Assume we have the system of N linear equations

a₁₁x₁ + a₁₂x₂ + a₁₃x₃ + ... a_1Nx_N = b₁
a₂₁x₁ + a₂₂x₂ + a₂₃x₃ + ... a_2Nx_N = b₂
a₃₁x₁ + a₃₂x₂ + a₃₃x₃ + ... a_3Nx_N = b₃
...
a_N1x₁ + a_N2x₂ + a_N3x₃ + ... a_NNx_N = b_N

where x_i - variable, a_ij - are coefficients before variable, b_i - are free terms, i,j are running from 1 to N.

The aim is to find x_i on basis of a_ij and b_i.
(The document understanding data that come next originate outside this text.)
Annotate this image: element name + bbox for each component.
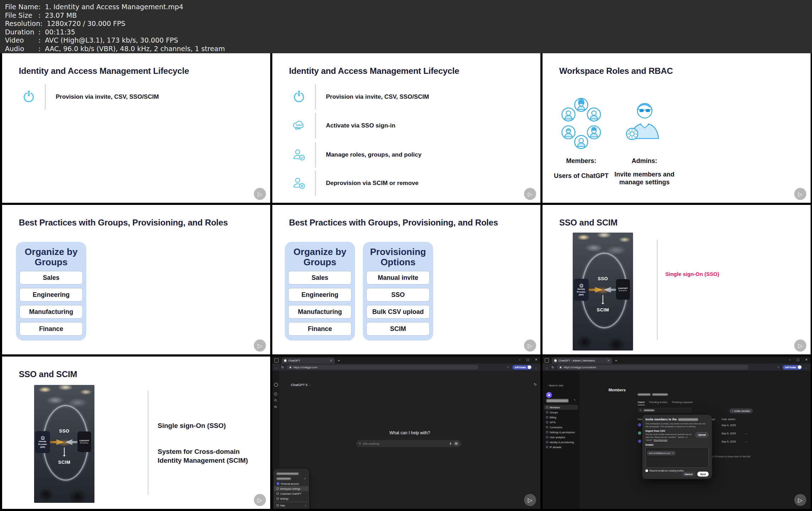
show-example-link[interactable]: Show Example xyxy=(654,439,667,441)
frame-4-best-practices-slide: Best Practices with Groups, Provisioning… xyxy=(2,205,270,354)
cancel-button[interactable]: Cancel xyxy=(682,472,695,477)
refresh-icon[interactable]: ↻ xyxy=(281,365,284,369)
user-roles-icon xyxy=(291,147,307,163)
mic-icon[interactable] xyxy=(449,442,452,445)
dialog-title: Invite members to the xyxy=(645,418,709,421)
back-to-chat-link[interactable]: ‹ Back to chat xyxy=(547,384,563,387)
next-button[interactable]: Next xyxy=(697,472,709,477)
personal-account-avatar xyxy=(277,482,279,485)
minimize-button[interactable]: – xyxy=(789,358,791,361)
temporary-chat-icon[interactable]: ↻ xyxy=(534,382,537,386)
filter-search-input[interactable] xyxy=(637,408,692,413)
menu-item-customize-chatgpt[interactable]: Customize ChatGPT xyxy=(274,491,309,496)
lifecycle-step-provision: Provision via invite, CSV, SSO/SCIM xyxy=(21,84,159,110)
favorites-star-icon[interactable]: ☆ xyxy=(777,365,780,369)
maximize-button[interactable]: ▢ xyxy=(526,358,529,361)
emails-input-area[interactable]: john.smith@acme.com ✕ xyxy=(645,447,709,468)
sidebar-item-members[interactable]: Members xyxy=(544,405,578,410)
sidebar-item-identity-provisioning[interactable]: Identity & provisioning xyxy=(544,440,578,445)
tab-close-icon[interactable]: ✕ xyxy=(607,359,610,362)
voice-mode-button[interactable] xyxy=(454,441,459,446)
sidebar-item-user-analytics[interactable]: User analytics xyxy=(544,435,578,440)
sidebar-item-ip-allowlist[interactable]: IP allowlist xyxy=(544,445,578,450)
chat-input[interactable]: + Ask anything xyxy=(356,440,462,447)
library-icon[interactable] xyxy=(274,403,277,410)
members-tabs: Users Pending invites Pending requests xyxy=(638,401,693,405)
search-icon[interactable] xyxy=(274,397,277,403)
panel-title: Organize by Groups xyxy=(288,247,351,267)
edit-pencil-icon[interactable]: ✎ xyxy=(574,399,576,402)
divider xyxy=(657,240,658,340)
back-icon[interactable]: ← xyxy=(275,365,279,369)
tab-close-icon[interactable]: ✕ xyxy=(330,359,332,362)
menu-item-log-out[interactable]: Log out xyxy=(274,508,309,509)
sidebar-item-gpts[interactable]: GPTs xyxy=(544,420,578,425)
sidebar-item-billing[interactable]: Billing xyxy=(544,415,578,420)
meta-value-resolution: 1280x720 / 30.000 FPS xyxy=(47,20,125,28)
menu-item-workspace-settings[interactable]: Workspace settings xyxy=(274,486,309,491)
sidebar-item-settings-permissions[interactable]: Settings & permissions xyxy=(544,430,578,435)
new-tab-button[interactable]: + xyxy=(338,358,340,363)
tab-users[interactable]: Users xyxy=(638,401,645,405)
inprivate-badge[interactable]: InPrivate xyxy=(512,365,532,370)
frame-3-rbac-slide: Workspace Roles and RBAC xyxy=(543,53,811,203)
sso-scim-photo: SSO SCIM Identity Provider (IDP) CHATGPT… xyxy=(573,233,633,350)
chatgpt-favicon xyxy=(284,359,287,362)
browser-menu-icon[interactable]: … xyxy=(535,365,538,369)
account-email-blurred xyxy=(274,471,309,476)
browser-tab-chatgpt[interactable]: ChatGPT ✕ xyxy=(282,358,335,364)
step-label: Provision via invite, CSV, SSO/SCIM xyxy=(56,93,159,100)
divider xyxy=(315,142,316,168)
new-chat-icon[interactable] xyxy=(274,391,277,397)
inprivate-badge[interactable]: InPrivate xyxy=(783,365,802,370)
divider xyxy=(315,84,316,110)
back-icon[interactable]: ← xyxy=(545,365,549,369)
menu-item-personal-account[interactable]: Personal account xyxy=(274,481,309,486)
upload-button[interactable]: Upload xyxy=(695,432,709,437)
window-icon xyxy=(274,358,279,363)
group-box-sales: Sales xyxy=(288,271,351,284)
group-box-manufacturing: Manufacturing xyxy=(288,305,351,319)
play-watermark-icon: ▷ xyxy=(794,339,806,352)
power-icon xyxy=(21,89,37,105)
close-window-button[interactable]: ✕ xyxy=(805,358,808,361)
new-tab-button[interactable]: + xyxy=(615,358,617,363)
close-window-button[interactable]: ✕ xyxy=(535,358,538,361)
menu-item-help[interactable]: Help› xyxy=(274,503,309,508)
maximize-button[interactable]: ▢ xyxy=(796,358,800,361)
frame-grid: Identity and Access Management Lifecycle… xyxy=(0,53,812,511)
workspace-row-blurred[interactable]: ✓ xyxy=(274,476,309,481)
remove-chip-icon[interactable]: ✕ xyxy=(672,452,674,454)
slide-title: Identity and Access Management Lifecycle xyxy=(19,66,189,76)
play-watermark-icon: ▷ xyxy=(254,339,266,352)
browser-tab-admin[interactable]: ChatGPT - Admin | Members ✕ xyxy=(552,358,612,364)
checkbox[interactable] xyxy=(645,469,648,472)
model-switcher[interactable]: ChatGPT 5 ⌄ xyxy=(291,383,311,387)
workspace-logo: ◆ xyxy=(546,392,552,398)
meta-value-video: AVC (High@L3.1), 173 kb/s, 30.000 FPS xyxy=(45,36,178,45)
divider xyxy=(148,390,148,495)
meta-value-filename: 1. Identity and Access Management.mp4 xyxy=(45,3,183,11)
down-arrow-icon xyxy=(64,447,65,456)
minimize-button[interactable]: – xyxy=(519,358,521,361)
tab-pending-requests[interactable]: Pending requests xyxy=(672,401,692,405)
chat-input-placeholder: Ask anything xyxy=(363,442,447,445)
tab-pending-invites[interactable]: Pending invites xyxy=(649,401,667,405)
divider xyxy=(315,170,316,196)
refresh-icon[interactable]: ↻ xyxy=(551,365,554,369)
menu-item-settings[interactable]: Settings xyxy=(274,496,309,501)
play-watermark-icon: ▷ xyxy=(794,188,806,200)
address-field[interactable]: https://chatgpt.com/admin xyxy=(557,365,748,370)
browser-menu-icon[interactable]: … xyxy=(805,365,808,369)
member-extra-dash: — xyxy=(745,432,748,435)
csv-title: Import from CSV xyxy=(645,430,709,432)
address-field[interactable]: https://chatgpt.com xyxy=(287,365,478,370)
sidebar-item-connectors[interactable]: Connectors xyxy=(544,425,578,430)
chevron-right-icon: › xyxy=(305,504,306,507)
favorites-star-icon[interactable]: ☆ xyxy=(507,365,509,369)
invite-member-button[interactable]: + Invite member xyxy=(729,408,753,413)
slide-title: Workspace Roles and RBAC xyxy=(559,66,673,76)
attach-plus-icon[interactable]: + xyxy=(359,442,361,445)
analytics-icon xyxy=(546,436,548,438)
sidebar-item-groups[interactable]: Groups xyxy=(544,410,578,415)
The Gauss's method consists in the reduction of system to simplest triangle form. The triangle form of system looks like

a₁₁x₁ + a₁₂x₂ + a₁₃x₃ + ... a_1Nx_N = b₁
a₂₂x₂ + a₂₃x₃ + ... a_2Nx_N = b₂
a₃₃x₃ + ... a_3Nx_N = b₃
...
... a_NNx_N = b_N

The main feature of this system is that all a_ij are zeroes where j<i

The solution of triangle form of system is simple. We can easily find x_N= b_N / a_NN from the last equation. After substitution of x_N into the next to the last equation we can find x_N-1. And so on, and so on until we find x₁. This is the method of backward-sweep.

Now consider the method to transform the system into triangle form.

As the linear algebra teachs (English reference required) it's known that we can add to one line of system the any linear combination of any other lines of system. And the solution of system will not changed. The linear combination is the sum of lines multipied to some value.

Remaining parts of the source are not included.